(Beginning of Raw data)

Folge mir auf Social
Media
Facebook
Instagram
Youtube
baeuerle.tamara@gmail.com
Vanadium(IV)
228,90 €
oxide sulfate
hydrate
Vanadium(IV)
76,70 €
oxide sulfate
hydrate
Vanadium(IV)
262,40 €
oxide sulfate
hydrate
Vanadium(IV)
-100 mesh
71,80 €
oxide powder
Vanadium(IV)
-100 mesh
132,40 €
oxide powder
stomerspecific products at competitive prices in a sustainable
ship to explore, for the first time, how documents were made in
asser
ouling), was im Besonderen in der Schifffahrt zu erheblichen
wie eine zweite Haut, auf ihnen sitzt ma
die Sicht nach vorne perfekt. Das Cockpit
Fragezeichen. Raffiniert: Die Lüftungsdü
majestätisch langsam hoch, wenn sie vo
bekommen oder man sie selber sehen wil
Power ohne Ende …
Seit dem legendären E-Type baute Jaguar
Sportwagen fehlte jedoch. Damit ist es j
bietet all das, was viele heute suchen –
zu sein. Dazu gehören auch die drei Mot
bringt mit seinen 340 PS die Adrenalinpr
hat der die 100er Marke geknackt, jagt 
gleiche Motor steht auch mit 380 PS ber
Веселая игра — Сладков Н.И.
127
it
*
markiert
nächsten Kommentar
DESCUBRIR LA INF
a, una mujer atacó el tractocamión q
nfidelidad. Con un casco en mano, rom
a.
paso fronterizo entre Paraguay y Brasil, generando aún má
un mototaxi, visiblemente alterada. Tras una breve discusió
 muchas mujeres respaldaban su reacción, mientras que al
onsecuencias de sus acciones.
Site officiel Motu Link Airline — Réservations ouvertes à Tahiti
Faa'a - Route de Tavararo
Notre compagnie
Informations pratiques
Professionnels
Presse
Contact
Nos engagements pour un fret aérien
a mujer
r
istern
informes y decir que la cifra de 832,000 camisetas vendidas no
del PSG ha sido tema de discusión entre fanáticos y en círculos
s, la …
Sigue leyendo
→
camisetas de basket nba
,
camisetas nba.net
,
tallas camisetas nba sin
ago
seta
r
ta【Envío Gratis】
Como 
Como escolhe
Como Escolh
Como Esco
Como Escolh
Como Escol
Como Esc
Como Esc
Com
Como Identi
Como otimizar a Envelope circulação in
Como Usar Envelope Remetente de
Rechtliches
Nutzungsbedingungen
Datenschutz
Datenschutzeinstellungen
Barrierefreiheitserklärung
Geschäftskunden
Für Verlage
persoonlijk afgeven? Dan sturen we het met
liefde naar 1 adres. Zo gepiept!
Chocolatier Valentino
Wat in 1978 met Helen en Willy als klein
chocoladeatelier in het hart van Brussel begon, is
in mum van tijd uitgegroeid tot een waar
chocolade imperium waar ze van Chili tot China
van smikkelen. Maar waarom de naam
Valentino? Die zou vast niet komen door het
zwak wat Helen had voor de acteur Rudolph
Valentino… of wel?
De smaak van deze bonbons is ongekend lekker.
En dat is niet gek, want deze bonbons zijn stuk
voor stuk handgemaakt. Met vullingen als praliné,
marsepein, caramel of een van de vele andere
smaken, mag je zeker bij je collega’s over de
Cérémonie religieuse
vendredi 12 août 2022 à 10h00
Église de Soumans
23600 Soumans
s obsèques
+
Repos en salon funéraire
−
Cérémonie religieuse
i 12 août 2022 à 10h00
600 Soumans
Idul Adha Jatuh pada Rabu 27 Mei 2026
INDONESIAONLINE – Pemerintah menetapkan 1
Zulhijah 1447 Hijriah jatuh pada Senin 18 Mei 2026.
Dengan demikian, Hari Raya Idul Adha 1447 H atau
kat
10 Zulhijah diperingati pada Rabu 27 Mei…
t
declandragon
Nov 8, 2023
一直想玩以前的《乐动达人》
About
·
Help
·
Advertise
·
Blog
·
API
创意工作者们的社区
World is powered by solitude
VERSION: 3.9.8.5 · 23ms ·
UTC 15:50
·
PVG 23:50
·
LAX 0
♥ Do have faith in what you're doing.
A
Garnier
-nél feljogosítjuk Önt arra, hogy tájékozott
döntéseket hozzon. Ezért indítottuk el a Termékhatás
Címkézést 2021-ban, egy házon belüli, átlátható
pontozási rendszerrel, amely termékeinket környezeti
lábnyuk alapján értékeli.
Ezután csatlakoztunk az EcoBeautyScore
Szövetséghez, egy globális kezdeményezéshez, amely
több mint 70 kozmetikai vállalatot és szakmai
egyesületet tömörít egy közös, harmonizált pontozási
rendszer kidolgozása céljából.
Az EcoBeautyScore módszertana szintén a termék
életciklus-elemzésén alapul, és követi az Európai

(End of Raw data)

§ **Task to complete**
Your task is to quote the lines above, beginning with the first and ending with the one that holds "Power ohne Ende …".

§ **Response area**
Folge mir auf Social
Media
Facebook
Instagram
Youtube
baeuerle.tamara@gmail.com
Vanadium(IV)
228,90 €
oxide sulfate
hydrate
Vanadium(IV)
76,70 €
oxide sulfate
hydrate
Vanadium(IV)
262,40 €
oxide sulfate
hydrate
Vanadium(IV)
-100 mesh
71,80 €
oxide powder
Vanadium(IV)
-100 mesh
132,40 €
oxide powder
stomerspecific products at competitive prices in a sustainable
ship to explore, for the first time, how documents were made in
asser
ouling), was im Besonderen in der Schifffahrt zu erheblichen
wie eine zweite Haut, auf ihnen sitzt ma
die Sicht nach vorne perfekt. Das Cockpit
Fragezeichen. Raffiniert: Die Lüftungsdü
majestätisch langsam hoch, wenn sie vo
bekommen oder man sie selber sehen wil
Power ohne Ende …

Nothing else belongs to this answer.